Take at least one lap around the track at a decent, steady pace.


Walking Lunges:

15 repetitions per leg Begin standing tall, with your abs pulled-in tight and your heels under hips on the lowest bleacher. Step up with right foot onto the next bleacher and drop your left knee to just above the ground in order to create a 90 degree angle in both legs. To execute a safe lunge, lower your body by flexing knee and hip of front leg until your knee of rear leg is almost in contact with floor. With power, shift your weight to the front leg and stand as you push the back leg off the lower bleacher. Lunge forward with opposite leg. Repeat and alternate the lead leg. Tricep Dips: 30 repetitions With the palms of your hands flat on the bleacher, place your heals hip-distance width apart on the bleacher below. Slowly load your triceps by bending your elbows downward as your hips drop toward the ground. Exhale, straighten your arms and squeeze your triceps in both arms. Repeat at a steady pace.


Lateral Squats:

Complete 20 repetitions per side Stand sideways with both feet flat on the bleachers, with the right leg on the higher, and left leg on the level lower. Squat into both knees simultaneously, push your glutes back and lower your body towards the ground below. With momentum, stand up strong and shift your weight to your right foot as you push the left foot off the lower bleacher and place it beside the right foot on the same bleacher. Bend both knees and place your right foot on the next level bleacher and squat again. Repeat until you get to the top. Carefully jog down, face the other direction and lead with the opposite leg.

Push Ups on the Decline:

15-30 repetitions depending on your fitness level. Place your hands under your shoulders on the cement and turn your toes under as they grip the lowest bleacher. With strong abdominal engagement, bend your elbows and lower your shoulders to the ground while keeping your hips in-line with your spine. Exhale while pressing your hands downward and push your body weight upward squeezing both your upper chest and shoulders. Repeat with confidence.

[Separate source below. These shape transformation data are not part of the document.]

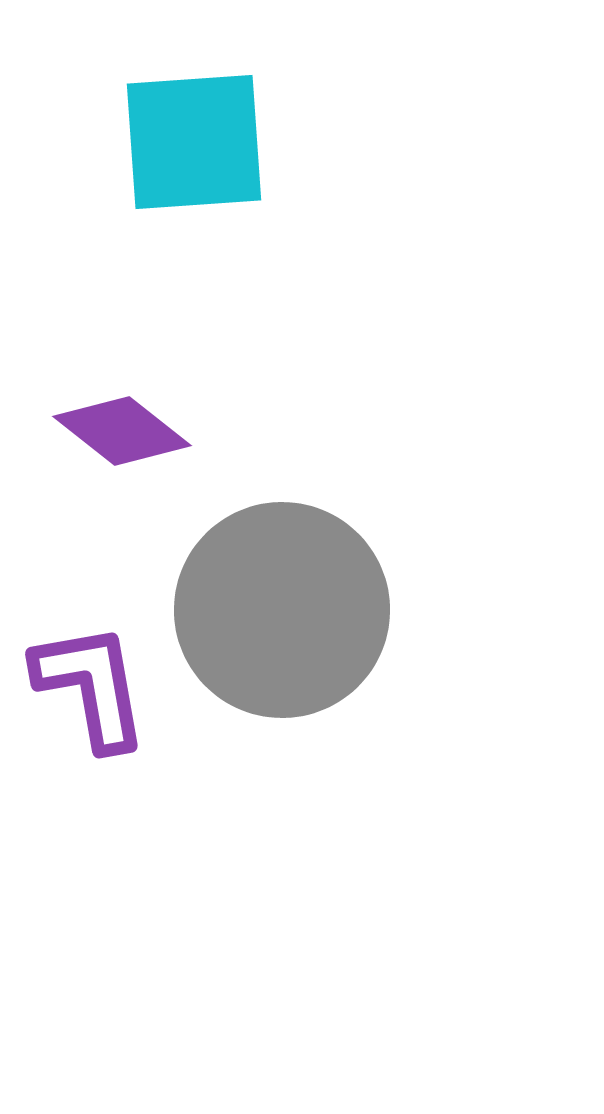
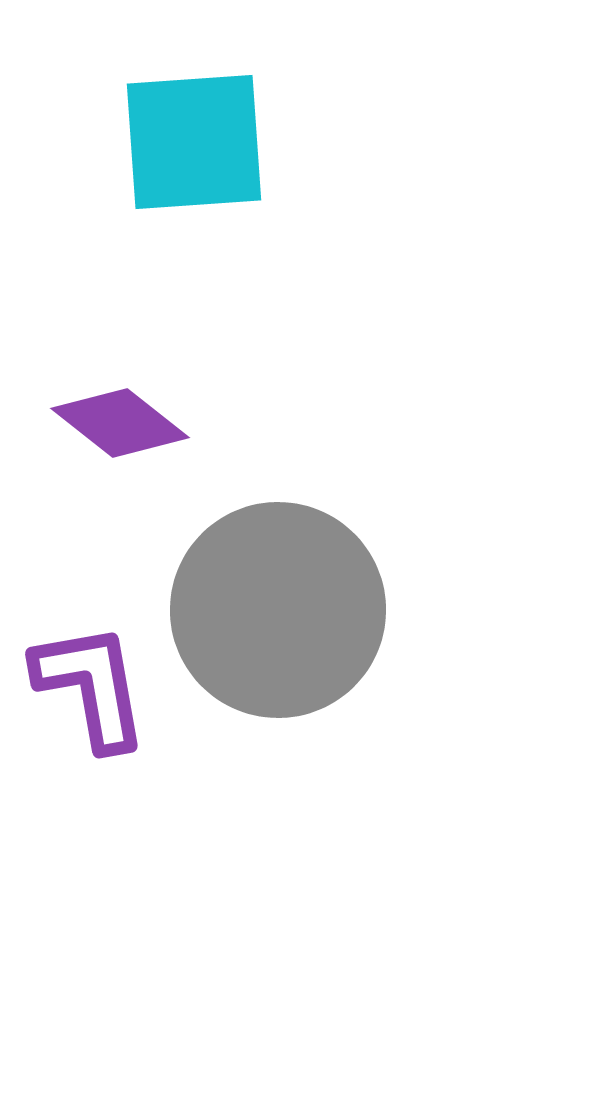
purple diamond: moved 2 px left, 8 px up
gray circle: moved 4 px left
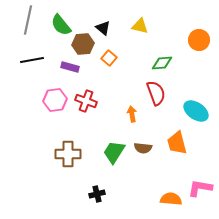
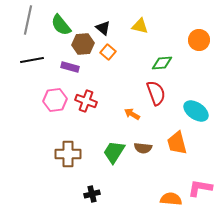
orange square: moved 1 px left, 6 px up
orange arrow: rotated 49 degrees counterclockwise
black cross: moved 5 px left
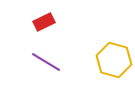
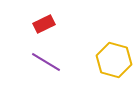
red rectangle: moved 2 px down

Complete the blast for 3 minutes after you finish Circuit One. Hit Circuit Two and add another Cardio Blast when you are done. Return to Circuit One until each circuit is preformed three times. Running the Bleachers: Get ready to set your stop watch! Beginning at the lowest level of the bleachers, run as fast as you can to the top, safely and swiftly. Turn around a jog down to the starting point and repeat.